Ingredients:

  • 5 lb Beef (Flank, Skirt, or Sirloin), sliced thinly against the grain
  • 1 Tbsp Low-Sodium Soy Sauce (for marinade)
  • 1/2 tsp Baking Soda
  • 1 Tbsp Cornstarch
  • 1 Tbsp Neutral Oil (for marinade)
  • 1 cup Beef or Chicken Stock (Low sodium)
  • 1 Tbsp Dark Soy Sauce
  • 2 Tbsp Low-Sodium Soy Sauce (for sauce)
  • 3 Tbsp Oyster Sauce
  • 1 Tbsp Brown Sugar
  • 1 tsp Sesame Oil
  • 1 tsp Rice Vinegar
  • 4 cups Broccoli Florets
  • 1 Tbsp Fresh Ginger, finely minced
  • 3 cloves Garlic, finely minced
  • 4 Tbsp Neutral Oil, divided for searing
  • 1 Tbsp cornstarch mixed with 2 Tbsp cold water (Cornstarch Slurry)

Instructions:

  1. Prep the Beef: Slice the beef thinly against the grain. Pat dry thoroughly with kitchen roll.

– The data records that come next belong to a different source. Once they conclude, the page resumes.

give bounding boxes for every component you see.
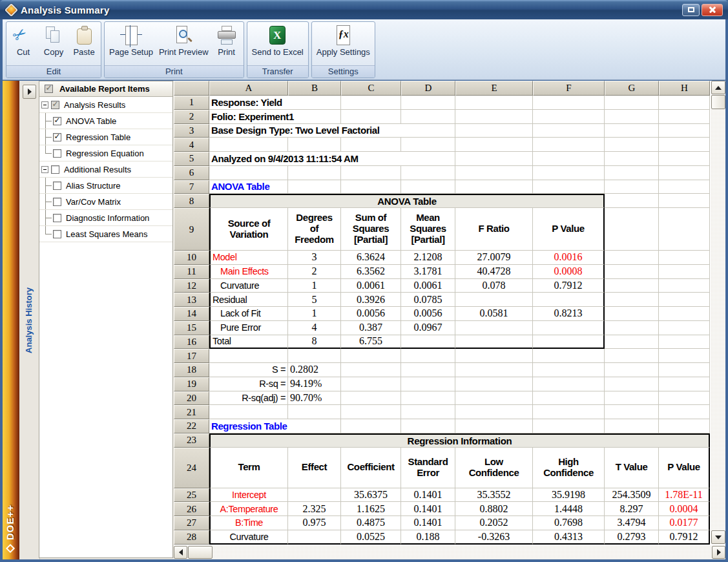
cell-F11[interactable]: 0.0008 — [533, 265, 605, 279]
cell-F6[interactable] — [533, 166, 605, 180]
cell-B12[interactable]: 1 — [288, 279, 341, 293]
row-header-1[interactable]: 1 — [174, 96, 209, 110]
apply-settings-button[interactable]: Apply Settings — [314, 23, 373, 65]
cell-D21[interactable] — [401, 405, 455, 419]
cell-F7[interactable] — [533, 180, 605, 194]
send-to-excel-button[interactable]: Send to Excel — [249, 23, 306, 65]
row-header-12[interactable]: 12 — [174, 279, 209, 293]
cell-E15[interactable] — [455, 321, 533, 335]
cell-F24[interactable]: High Confidence — [533, 448, 605, 488]
row-header-20[interactable]: 20 — [174, 391, 209, 406]
cell-B25[interactable] — [288, 488, 341, 503]
cell-F20[interactable] — [533, 391, 605, 406]
cell-C10[interactable]: 6.3624 — [341, 251, 401, 265]
row-header-27[interactable]: 27 — [174, 516, 209, 530]
row-header-6[interactable]: 6 — [174, 166, 209, 180]
cell-D6[interactable] — [401, 166, 455, 180]
page-setup-button[interactable]: Page Setup — [107, 23, 156, 65]
var-cov-matrix-checkbox[interactable] — [53, 198, 61, 206]
cell-E25[interactable]: 35.3552 — [455, 488, 533, 503]
collapse-expander-icon[interactable] — [41, 166, 48, 173]
cell-F19[interactable] — [533, 377, 605, 391]
cell-C24[interactable]: Coefficient — [341, 448, 401, 488]
cell-D27[interactable]: 0.1401 — [401, 516, 455, 530]
cell-A14[interactable]: Lack of Fit — [209, 307, 288, 321]
cell-C19[interactable] — [341, 377, 401, 391]
cell-B13[interactable]: 5 — [288, 293, 341, 307]
cell-E1[interactable] — [455, 96, 533, 110]
cell-H13[interactable] — [659, 293, 710, 307]
alias-structure-checkbox[interactable] — [53, 182, 61, 190]
cell-A5[interactable]: Analyzed on 9/4/2013 11:11:54 AM — [209, 152, 455, 166]
cell-A27[interactable]: B:Time — [209, 516, 288, 530]
cell-A13[interactable]: Residual — [209, 293, 288, 307]
row-header-16[interactable]: 16 — [174, 335, 209, 349]
cell-H15[interactable] — [659, 321, 710, 335]
cell-A8[interactable]: ANOVA Table — [209, 194, 605, 208]
cell-G18[interactable] — [605, 363, 659, 377]
cell-G26[interactable]: 8.297 — [605, 502, 659, 516]
cell-C9[interactable]: Sum of Squares [Partial] — [341, 208, 401, 251]
row-header-10[interactable]: 10 — [174, 251, 209, 265]
cell-E18[interactable] — [455, 363, 533, 377]
horizontal-scrollbar[interactable] — [174, 545, 725, 559]
tree-item-anova-table[interactable]: ANOVA Table — [39, 113, 172, 129]
cell-E19[interactable] — [455, 377, 533, 391]
regression-equation-checkbox[interactable] — [53, 149, 61, 158]
report-items-header-checkbox[interactable] — [45, 85, 53, 93]
close-button[interactable] — [702, 4, 723, 16]
cell-F10[interactable]: 0.0016 — [533, 251, 605, 265]
cell-A10[interactable]: Model — [209, 251, 288, 265]
cell-C26[interactable]: 1.1625 — [341, 502, 401, 516]
cell-F9[interactable]: P Value — [533, 208, 605, 251]
row-header-18[interactable]: 18 — [174, 363, 209, 377]
cell-F1[interactable] — [533, 96, 605, 110]
additional-results-checkbox[interactable] — [51, 165, 59, 174]
cell-H1[interactable] — [659, 96, 710, 110]
cell-D12[interactable]: 0.0061 — [401, 279, 455, 293]
scroll-right-button[interactable] — [712, 546, 725, 559]
paste-button[interactable]: Paste — [69, 23, 99, 65]
cell-F4[interactable] — [533, 138, 605, 152]
row-header-3[interactable]: 3 — [174, 124, 209, 138]
cell-E12[interactable]: 0.078 — [455, 279, 533, 293]
cell-E9[interactable]: F Ratio — [455, 208, 533, 251]
cell-E4[interactable] — [455, 138, 533, 152]
row-header-17[interactable]: 17 — [174, 349, 209, 363]
cell-F25[interactable]: 35.9198 — [533, 488, 605, 503]
tree-item-var-cov-matrix[interactable]: Var/Cov Matrix — [39, 194, 172, 210]
cell-B17[interactable] — [288, 349, 341, 363]
col-header-H[interactable]: H — [659, 81, 710, 96]
cell-G1[interactable] — [605, 96, 659, 110]
cell-E22[interactable] — [455, 419, 533, 433]
cell-F3[interactable] — [533, 124, 605, 138]
cell-F18[interactable] — [533, 363, 605, 377]
cell-G4[interactable] — [605, 138, 659, 152]
row-header-9[interactable]: 9 — [174, 208, 209, 251]
cell-E11[interactable]: 40.4728 — [455, 265, 533, 279]
cell-A2[interactable]: Folio: Experiment1 — [209, 110, 341, 124]
cell-H2[interactable] — [659, 110, 710, 124]
row-header-23[interactable]: 23 — [174, 433, 209, 448]
cell-H18[interactable] — [659, 363, 710, 377]
cell-A3[interactable]: Base Design Type: Two Level Factorial — [209, 124, 455, 138]
cell-H20[interactable] — [659, 391, 710, 406]
cell-A24[interactable]: Term — [209, 448, 288, 488]
cell-E17[interactable] — [455, 349, 533, 363]
cell-E10[interactable]: 27.0079 — [455, 251, 533, 265]
col-header-C[interactable]: C — [341, 81, 401, 96]
cell-B4[interactable] — [288, 138, 341, 152]
cell-B18[interactable]: 0.2802 — [288, 363, 341, 377]
cell-F28[interactable]: 0.4313 — [533, 530, 605, 545]
cell-F16[interactable] — [533, 335, 605, 349]
cell-G2[interactable] — [605, 110, 659, 124]
regression-table-checkbox[interactable] — [53, 133, 61, 141]
cell-A7[interactable]: ANOVA Table — [209, 180, 288, 194]
cell-B14[interactable]: 1 — [288, 307, 341, 321]
print-button[interactable]: Print — [212, 23, 242, 65]
tree-item-regression-table[interactable]: Regression Table — [39, 129, 172, 145]
col-header-D[interactable]: D — [401, 81, 455, 96]
cell-A15[interactable]: Pure Error — [209, 321, 288, 335]
cell-E24[interactable]: Low Confidence — [455, 448, 533, 488]
scroll-left-button[interactable] — [174, 546, 187, 559]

  2. Marinate (Velvet): In a bowl, combine the sliced beef with the velveting marinade ingredients (1 Tbsp Soy, Baking Soda, Cornstarch, and 1 Tbsp Oil). Mix well until the starch is fully absorbed.
  3. Chill: Cover the beef and refrigerate for a minimum of 30 minutes.

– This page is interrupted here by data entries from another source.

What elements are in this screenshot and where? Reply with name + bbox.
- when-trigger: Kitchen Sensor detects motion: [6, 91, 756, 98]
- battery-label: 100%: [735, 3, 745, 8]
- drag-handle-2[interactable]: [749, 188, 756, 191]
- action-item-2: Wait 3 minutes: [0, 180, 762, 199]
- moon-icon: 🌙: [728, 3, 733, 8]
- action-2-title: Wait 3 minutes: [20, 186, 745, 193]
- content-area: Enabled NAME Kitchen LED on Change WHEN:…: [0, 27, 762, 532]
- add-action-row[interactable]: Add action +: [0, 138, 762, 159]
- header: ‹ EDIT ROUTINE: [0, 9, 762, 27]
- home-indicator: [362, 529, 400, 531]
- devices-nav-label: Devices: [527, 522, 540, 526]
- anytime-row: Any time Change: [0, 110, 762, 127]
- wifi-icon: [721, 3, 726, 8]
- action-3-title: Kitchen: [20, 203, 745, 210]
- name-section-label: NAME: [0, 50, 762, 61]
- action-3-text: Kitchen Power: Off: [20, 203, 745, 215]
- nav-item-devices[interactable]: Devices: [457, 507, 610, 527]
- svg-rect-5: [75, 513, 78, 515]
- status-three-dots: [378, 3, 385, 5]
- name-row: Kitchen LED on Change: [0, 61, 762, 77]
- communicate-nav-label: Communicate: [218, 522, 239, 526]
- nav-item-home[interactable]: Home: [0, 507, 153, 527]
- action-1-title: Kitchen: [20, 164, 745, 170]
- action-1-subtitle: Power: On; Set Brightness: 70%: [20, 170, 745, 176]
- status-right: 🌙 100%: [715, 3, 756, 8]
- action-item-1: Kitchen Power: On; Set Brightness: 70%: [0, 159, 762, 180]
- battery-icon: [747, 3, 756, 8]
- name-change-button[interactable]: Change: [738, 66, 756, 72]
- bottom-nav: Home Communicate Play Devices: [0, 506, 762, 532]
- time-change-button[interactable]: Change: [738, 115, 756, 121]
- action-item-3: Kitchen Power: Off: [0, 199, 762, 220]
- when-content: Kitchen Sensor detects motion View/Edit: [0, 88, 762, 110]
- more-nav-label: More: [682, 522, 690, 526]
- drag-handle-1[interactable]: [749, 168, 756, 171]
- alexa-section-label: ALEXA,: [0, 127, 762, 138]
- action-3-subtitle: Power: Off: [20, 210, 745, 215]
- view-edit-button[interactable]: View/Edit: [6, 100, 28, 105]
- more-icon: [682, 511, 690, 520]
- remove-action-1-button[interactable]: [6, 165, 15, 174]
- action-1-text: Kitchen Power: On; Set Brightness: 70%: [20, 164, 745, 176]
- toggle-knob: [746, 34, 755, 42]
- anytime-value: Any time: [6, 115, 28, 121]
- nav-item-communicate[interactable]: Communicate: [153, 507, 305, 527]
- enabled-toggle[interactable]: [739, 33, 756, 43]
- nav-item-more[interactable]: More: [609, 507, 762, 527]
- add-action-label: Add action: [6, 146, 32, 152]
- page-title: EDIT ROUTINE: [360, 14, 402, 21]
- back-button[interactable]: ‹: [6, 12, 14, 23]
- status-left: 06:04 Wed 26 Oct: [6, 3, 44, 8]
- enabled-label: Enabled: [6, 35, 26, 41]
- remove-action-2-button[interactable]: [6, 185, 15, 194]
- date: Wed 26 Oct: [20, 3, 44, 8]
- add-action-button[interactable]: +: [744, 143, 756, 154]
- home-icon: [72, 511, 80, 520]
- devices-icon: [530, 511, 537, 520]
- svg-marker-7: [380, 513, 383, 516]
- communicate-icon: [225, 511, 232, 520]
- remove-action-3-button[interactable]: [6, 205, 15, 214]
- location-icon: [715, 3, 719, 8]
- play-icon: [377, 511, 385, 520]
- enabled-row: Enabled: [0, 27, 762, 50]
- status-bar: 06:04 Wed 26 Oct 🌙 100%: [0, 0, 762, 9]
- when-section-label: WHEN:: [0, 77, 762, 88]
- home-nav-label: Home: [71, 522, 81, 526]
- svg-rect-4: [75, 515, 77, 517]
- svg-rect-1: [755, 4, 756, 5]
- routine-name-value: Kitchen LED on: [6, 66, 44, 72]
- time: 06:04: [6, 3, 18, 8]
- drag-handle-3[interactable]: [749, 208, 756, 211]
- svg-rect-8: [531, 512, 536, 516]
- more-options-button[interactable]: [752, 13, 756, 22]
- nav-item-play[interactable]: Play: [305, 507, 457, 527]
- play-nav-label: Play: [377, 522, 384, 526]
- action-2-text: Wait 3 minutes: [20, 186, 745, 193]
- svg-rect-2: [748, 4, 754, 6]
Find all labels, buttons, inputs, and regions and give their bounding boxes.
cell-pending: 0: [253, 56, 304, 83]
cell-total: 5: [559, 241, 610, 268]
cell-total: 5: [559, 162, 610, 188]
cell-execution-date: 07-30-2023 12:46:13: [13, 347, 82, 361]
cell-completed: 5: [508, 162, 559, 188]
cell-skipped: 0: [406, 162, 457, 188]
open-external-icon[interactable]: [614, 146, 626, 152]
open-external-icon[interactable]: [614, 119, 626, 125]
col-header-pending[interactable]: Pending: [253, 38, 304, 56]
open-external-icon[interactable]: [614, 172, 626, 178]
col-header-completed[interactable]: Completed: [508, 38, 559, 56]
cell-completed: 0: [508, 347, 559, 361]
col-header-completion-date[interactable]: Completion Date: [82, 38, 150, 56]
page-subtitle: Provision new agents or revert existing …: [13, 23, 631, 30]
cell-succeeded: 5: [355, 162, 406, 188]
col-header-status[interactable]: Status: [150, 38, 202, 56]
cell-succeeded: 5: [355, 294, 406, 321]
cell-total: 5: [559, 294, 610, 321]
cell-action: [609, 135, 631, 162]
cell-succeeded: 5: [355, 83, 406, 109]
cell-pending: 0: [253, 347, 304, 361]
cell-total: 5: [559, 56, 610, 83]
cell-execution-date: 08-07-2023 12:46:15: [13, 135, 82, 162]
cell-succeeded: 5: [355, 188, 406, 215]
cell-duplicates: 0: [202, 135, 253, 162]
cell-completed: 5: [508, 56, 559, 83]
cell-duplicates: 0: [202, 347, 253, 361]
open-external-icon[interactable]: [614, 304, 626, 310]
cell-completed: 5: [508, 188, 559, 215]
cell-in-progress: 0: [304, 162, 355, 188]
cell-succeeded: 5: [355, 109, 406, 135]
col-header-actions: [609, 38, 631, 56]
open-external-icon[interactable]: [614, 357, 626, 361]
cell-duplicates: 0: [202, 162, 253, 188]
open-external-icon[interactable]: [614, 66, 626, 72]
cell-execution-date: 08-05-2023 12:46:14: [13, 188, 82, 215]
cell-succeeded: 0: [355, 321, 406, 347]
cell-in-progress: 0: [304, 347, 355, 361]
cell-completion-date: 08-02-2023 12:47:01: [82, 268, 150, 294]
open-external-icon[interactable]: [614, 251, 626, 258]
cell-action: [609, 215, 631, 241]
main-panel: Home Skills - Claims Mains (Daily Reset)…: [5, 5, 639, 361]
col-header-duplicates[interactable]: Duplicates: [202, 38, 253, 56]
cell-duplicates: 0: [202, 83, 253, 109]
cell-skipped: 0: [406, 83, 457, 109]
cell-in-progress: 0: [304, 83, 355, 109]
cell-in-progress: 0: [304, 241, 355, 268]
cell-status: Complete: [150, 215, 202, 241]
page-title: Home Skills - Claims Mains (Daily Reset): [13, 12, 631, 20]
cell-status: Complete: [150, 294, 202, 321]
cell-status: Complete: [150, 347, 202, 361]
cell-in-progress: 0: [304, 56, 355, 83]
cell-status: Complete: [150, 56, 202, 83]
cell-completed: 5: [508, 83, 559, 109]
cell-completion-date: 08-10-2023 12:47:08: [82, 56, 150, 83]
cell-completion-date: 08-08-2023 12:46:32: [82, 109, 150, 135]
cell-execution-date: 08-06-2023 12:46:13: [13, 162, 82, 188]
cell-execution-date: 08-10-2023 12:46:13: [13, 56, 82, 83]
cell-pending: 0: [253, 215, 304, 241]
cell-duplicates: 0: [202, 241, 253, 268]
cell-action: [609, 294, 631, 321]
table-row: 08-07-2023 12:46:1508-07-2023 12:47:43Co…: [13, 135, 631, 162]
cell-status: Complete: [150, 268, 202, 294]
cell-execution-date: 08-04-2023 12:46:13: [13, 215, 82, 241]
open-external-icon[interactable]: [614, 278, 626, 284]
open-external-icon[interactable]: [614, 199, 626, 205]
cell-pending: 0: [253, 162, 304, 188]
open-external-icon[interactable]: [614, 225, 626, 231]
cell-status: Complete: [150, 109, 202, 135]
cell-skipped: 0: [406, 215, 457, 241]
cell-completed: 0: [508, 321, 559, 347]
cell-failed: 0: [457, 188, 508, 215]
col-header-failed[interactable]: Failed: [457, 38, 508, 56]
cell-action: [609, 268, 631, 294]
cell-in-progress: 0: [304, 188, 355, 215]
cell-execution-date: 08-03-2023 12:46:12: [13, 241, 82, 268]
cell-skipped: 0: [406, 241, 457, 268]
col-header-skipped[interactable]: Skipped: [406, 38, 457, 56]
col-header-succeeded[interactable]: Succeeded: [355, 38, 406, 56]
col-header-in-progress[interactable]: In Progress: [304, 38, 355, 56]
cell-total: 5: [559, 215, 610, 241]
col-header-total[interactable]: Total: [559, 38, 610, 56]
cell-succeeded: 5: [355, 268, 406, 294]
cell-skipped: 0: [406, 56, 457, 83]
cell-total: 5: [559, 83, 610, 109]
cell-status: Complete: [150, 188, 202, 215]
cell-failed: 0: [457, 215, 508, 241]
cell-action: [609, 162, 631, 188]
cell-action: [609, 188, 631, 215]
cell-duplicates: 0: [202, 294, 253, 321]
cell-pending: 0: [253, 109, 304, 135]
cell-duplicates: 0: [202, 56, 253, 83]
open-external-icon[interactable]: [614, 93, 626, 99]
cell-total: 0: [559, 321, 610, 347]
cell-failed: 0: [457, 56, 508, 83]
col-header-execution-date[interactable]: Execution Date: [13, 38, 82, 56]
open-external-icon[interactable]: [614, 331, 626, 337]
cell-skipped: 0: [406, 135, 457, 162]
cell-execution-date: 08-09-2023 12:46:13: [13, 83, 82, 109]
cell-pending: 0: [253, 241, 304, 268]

  4. Prepare Sauce & Veg: Whisk all remaining Sauce ingredients (Stock, Dark Soy, Low-Sodium Soy, Oyster Sauce, Brown Sugar, Sesame Oil, and Rice Vinegar) in a separate bowl. Set aside. Prepare the Cornstarch Slurry.
  5. Blanch the Broccoli: Bring a large pot of lightly salted water to a boil. Add the broccoli florets and cook for 1.5 to 2 minutes until tender-crisp. Immediately drain and plunge into an ice bath to stop the cooking. Drain well.

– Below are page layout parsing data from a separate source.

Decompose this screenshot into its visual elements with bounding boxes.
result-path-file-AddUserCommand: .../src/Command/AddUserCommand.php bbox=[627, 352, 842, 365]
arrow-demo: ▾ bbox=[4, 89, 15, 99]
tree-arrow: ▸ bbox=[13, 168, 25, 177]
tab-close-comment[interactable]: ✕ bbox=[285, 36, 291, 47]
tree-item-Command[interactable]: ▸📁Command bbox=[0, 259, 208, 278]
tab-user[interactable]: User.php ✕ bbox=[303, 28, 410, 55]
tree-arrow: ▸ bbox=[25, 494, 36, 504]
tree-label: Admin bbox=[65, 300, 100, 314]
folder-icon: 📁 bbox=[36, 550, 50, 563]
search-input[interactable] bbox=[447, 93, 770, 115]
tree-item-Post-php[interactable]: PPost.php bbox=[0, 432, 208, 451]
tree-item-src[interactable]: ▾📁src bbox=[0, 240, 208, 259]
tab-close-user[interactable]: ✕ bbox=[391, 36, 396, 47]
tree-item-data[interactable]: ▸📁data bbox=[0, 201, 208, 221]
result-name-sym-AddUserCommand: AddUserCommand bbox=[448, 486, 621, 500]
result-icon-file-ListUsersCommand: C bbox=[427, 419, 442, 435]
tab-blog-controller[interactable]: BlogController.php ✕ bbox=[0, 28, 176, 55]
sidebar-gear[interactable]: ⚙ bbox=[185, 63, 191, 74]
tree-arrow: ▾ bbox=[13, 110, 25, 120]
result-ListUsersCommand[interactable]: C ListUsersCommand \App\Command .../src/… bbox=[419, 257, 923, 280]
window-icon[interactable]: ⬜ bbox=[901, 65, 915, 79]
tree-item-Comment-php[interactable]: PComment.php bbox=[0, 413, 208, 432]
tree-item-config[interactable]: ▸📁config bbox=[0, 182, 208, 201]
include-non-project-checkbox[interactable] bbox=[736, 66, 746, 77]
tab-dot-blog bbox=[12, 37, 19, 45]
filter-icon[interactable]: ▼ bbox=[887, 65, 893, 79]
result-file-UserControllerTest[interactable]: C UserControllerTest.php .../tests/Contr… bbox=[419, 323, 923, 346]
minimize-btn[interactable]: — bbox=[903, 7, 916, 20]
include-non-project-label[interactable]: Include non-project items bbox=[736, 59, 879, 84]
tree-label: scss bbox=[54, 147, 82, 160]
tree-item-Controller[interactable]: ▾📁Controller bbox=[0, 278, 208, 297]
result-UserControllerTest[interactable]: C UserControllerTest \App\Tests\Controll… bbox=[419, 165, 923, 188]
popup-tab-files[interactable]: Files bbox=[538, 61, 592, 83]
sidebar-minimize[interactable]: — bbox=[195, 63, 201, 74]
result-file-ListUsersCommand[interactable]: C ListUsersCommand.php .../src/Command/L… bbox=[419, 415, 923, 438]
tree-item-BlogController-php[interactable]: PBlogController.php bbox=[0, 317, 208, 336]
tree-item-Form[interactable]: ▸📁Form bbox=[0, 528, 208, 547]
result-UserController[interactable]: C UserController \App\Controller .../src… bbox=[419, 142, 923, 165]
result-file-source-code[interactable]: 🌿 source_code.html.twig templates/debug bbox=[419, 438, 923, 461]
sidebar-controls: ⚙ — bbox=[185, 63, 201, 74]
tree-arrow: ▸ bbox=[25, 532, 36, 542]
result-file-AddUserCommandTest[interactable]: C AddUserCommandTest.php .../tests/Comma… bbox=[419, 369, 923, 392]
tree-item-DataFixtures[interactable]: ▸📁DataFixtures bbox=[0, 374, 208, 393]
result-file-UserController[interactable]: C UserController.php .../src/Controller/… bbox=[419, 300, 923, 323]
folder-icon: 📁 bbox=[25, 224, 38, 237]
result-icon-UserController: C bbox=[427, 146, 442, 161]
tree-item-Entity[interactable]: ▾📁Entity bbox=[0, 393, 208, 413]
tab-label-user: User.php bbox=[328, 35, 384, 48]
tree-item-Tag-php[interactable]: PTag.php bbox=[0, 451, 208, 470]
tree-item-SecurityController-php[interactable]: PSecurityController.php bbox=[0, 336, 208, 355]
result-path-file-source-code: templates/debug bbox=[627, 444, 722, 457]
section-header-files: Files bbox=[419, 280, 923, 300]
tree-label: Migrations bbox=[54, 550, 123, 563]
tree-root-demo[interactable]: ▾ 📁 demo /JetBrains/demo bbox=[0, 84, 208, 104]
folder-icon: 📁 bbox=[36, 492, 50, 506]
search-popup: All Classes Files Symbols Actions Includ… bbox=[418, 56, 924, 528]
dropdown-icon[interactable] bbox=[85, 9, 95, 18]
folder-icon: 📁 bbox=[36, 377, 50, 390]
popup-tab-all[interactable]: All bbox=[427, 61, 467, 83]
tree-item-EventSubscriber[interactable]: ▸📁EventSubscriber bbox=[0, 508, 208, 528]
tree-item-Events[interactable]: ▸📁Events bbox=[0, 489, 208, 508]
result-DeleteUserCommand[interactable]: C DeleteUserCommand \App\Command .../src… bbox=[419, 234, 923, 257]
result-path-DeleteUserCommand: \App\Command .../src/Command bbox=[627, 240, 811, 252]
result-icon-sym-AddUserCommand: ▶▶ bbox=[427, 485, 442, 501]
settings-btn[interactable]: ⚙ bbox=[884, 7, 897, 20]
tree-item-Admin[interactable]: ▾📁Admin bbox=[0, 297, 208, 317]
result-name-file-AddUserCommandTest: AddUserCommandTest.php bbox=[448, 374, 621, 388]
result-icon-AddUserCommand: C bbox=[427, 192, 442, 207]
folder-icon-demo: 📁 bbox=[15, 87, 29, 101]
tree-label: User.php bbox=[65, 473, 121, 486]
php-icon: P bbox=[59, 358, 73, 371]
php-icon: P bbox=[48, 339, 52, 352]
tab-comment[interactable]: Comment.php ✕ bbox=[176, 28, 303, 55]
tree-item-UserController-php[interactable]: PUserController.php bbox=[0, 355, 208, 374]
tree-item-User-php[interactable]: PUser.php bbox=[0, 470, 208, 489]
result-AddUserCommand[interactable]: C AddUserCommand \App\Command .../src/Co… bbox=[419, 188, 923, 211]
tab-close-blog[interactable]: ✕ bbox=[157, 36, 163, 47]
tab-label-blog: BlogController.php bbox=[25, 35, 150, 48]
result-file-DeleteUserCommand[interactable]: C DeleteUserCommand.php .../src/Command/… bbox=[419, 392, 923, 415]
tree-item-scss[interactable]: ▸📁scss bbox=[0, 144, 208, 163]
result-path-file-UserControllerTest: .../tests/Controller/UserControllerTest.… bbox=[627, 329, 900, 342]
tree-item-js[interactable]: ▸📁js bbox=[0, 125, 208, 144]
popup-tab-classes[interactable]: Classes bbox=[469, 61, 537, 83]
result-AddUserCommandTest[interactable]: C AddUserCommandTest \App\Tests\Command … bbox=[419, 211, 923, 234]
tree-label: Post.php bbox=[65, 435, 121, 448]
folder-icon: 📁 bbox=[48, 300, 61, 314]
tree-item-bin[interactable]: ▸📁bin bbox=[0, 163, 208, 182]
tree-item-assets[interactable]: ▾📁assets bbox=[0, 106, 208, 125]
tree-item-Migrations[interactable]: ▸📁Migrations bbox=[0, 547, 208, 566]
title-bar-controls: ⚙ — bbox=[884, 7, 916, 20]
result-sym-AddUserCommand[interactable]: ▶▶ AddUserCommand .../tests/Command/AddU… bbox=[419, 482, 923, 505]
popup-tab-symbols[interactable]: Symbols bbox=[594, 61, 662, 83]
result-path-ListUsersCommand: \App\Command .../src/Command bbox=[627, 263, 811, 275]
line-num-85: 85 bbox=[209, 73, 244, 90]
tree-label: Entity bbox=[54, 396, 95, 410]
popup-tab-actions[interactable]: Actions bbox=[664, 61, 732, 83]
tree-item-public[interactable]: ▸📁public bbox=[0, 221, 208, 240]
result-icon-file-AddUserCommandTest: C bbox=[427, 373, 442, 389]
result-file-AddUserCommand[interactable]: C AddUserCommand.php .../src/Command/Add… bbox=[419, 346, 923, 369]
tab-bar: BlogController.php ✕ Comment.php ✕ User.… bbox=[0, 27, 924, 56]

  6. Sear the Beef (In Batches): Heat 2 Tbsp of neutral oil in the wok until smoking hot. Add half the marinated beef (do not overcrowd the pan). Stir-fry quickly for 60–90 seconds until browned. Remove the beef immediately with a spider strainer and set aside. Repeat with the remaining oil and beef.
  7. Sauté Aromatics: Add any remaining oil to the wok. Lower the heat slightly and add the minced ginger and garlic. Stir-fry for about 30 seconds until fragrant.
  8. Thicken the Sauce: Pour the prepared Sauce mixture into the wok. Bring to a rapid simmer. Whisk the cornstarch slurry and slowly drizzle it into the simmering sauce, stirring constantly until the sauce thickens and becomes glossy, approximately 30–60 seconds.
  9. Combine: Return the seared beef and the blanched broccoli to the wok.
  10. Toss and Serve: Toss everything gently for about 30 seconds to coat the beef and broccoli evenly with the sauce. Remove from the heat immediately and serve piping hot.